> _GIVEN RECORDS_:
□ □ □

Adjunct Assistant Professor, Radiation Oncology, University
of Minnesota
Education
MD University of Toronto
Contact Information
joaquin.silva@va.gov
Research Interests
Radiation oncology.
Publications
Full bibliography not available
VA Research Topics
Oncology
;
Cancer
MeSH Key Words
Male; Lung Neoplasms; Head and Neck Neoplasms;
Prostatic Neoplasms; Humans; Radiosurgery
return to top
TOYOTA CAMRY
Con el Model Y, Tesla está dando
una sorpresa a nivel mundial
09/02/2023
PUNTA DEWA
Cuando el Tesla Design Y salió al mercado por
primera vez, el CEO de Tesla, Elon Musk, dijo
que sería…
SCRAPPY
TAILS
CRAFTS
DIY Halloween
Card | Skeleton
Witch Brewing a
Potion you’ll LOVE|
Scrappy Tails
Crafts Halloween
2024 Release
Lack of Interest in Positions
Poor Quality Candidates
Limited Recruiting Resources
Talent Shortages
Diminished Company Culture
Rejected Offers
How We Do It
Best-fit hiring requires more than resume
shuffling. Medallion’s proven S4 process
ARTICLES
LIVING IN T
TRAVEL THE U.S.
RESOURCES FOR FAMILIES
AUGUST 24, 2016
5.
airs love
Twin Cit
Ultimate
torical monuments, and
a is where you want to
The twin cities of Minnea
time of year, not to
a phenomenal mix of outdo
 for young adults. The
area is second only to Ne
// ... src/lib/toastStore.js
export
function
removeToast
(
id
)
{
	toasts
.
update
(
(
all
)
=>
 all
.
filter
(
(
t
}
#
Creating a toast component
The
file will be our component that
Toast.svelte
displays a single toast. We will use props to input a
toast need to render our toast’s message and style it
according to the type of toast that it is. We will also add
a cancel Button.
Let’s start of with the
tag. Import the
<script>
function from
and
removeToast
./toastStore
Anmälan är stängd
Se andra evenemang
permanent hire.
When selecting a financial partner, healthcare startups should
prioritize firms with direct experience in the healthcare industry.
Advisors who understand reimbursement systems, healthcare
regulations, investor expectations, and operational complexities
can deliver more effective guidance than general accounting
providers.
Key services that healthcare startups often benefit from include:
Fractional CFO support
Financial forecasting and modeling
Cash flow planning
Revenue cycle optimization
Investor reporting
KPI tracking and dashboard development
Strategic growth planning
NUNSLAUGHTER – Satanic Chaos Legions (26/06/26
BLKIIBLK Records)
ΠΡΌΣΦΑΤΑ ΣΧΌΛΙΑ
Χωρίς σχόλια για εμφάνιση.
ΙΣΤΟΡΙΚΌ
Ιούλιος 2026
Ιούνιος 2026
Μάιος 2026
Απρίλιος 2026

□ □ □

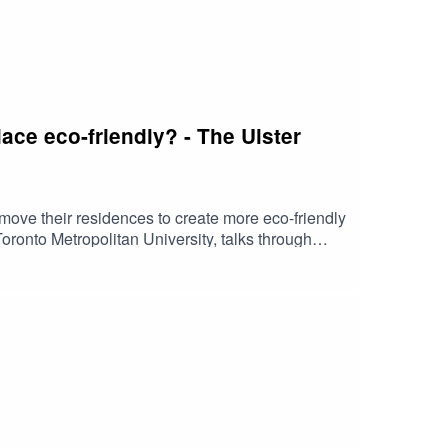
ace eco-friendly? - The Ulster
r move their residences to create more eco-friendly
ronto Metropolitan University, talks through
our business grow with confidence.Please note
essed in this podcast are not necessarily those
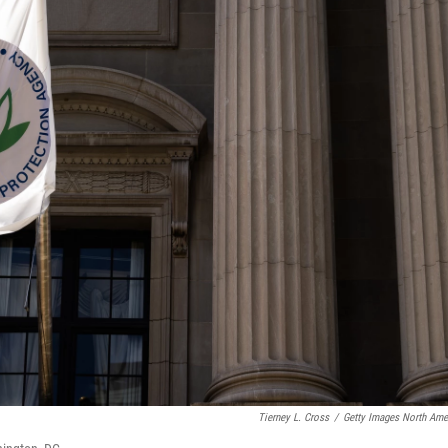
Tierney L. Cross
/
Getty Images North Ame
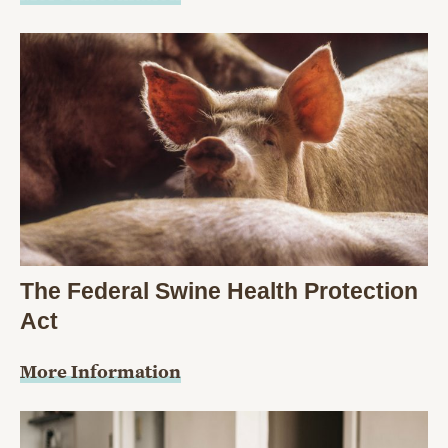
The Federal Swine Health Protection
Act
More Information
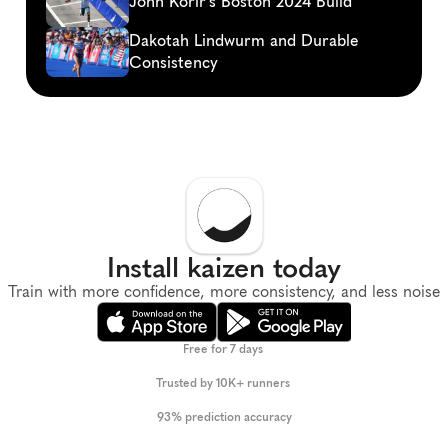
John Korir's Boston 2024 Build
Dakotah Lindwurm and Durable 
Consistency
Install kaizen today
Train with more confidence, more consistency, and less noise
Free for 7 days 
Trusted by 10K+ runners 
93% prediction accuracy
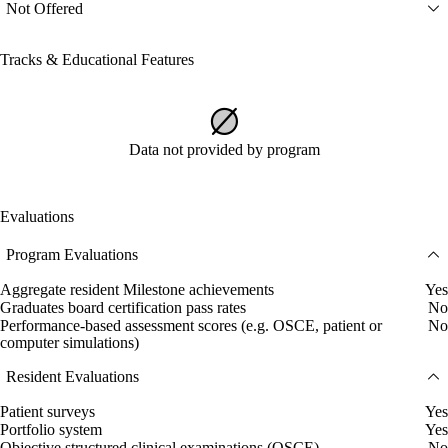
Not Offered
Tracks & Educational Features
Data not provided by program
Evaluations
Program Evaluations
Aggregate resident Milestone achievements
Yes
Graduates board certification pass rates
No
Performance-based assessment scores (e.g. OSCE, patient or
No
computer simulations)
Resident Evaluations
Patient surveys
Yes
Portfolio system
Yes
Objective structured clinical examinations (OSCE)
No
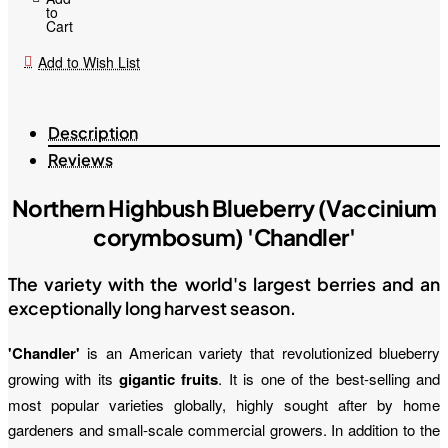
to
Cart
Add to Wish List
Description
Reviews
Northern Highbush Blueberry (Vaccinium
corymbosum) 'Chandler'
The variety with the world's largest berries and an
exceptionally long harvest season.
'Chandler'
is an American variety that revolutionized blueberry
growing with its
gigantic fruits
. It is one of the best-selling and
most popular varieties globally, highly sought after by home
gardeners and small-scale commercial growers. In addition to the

□ □ □

> _ASSIGNED TASK_: Work through the records line by line and tally those that include the word "from". Give the number alone.

> _ANSWER TO THIS PROBLEM_: 2